Bermuda couple Edonna and Ryan Bean’s newborn fraternal twins were delivered eight days apart. Dubbed ‘miracle twins,’ boys Emyr and Esai, are doing well despite the rare premature delayed interval births. Their mother, Edonna, told Global News, “To have two live births and thriving as they are. Just shocking doctors, shocking nurses. I…It’s rare.”
Edonna’s pregnancy began well, however as she told CTV, “My second trimester is when things spiraled downhill.” During the 18th week of pregnancy, twin A’s (Emyr) amniotic sac ruptured, so the soon to be mother was rushed to the hospital. Doctors had little hope for that twin’s likelihood of survival as Edonna recalled, “The emergency department in Bermuda were like, ‘Let’s focus on twin B, because twin A’s not going to survive.’ And I was saying to myself you know, ‘How can they say that when he’s still breathing. His heart’s still going,’ and, but, I said to him, ‘You know as long as you’re fighting so am I.’”

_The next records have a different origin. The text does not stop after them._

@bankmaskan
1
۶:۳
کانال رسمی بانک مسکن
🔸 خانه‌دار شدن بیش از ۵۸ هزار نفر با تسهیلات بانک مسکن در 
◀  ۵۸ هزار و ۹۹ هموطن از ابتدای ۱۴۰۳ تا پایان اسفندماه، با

It was in part because of that fighting spirit that the twins continued to grow in Edonna’s womb. It’s believed that twin B (Esai) may have saved twin A’s (Emyr) life. “Twin B, Esai, actually kept my uterus up enough to allow Emyr to still live as long as he did. He lasted 8 weeks without amniotic fluid,” said their mother.
After resting at home for three weeks, it was clear to doctors that at any point, Edonna could give birth. The Bermuda hospital could not accommodate the Bean’s twins so the mother was airlifted to IWK Health Centre in Halifax, Nova Scotia, Canada, which specializes in high-risk pregnancies.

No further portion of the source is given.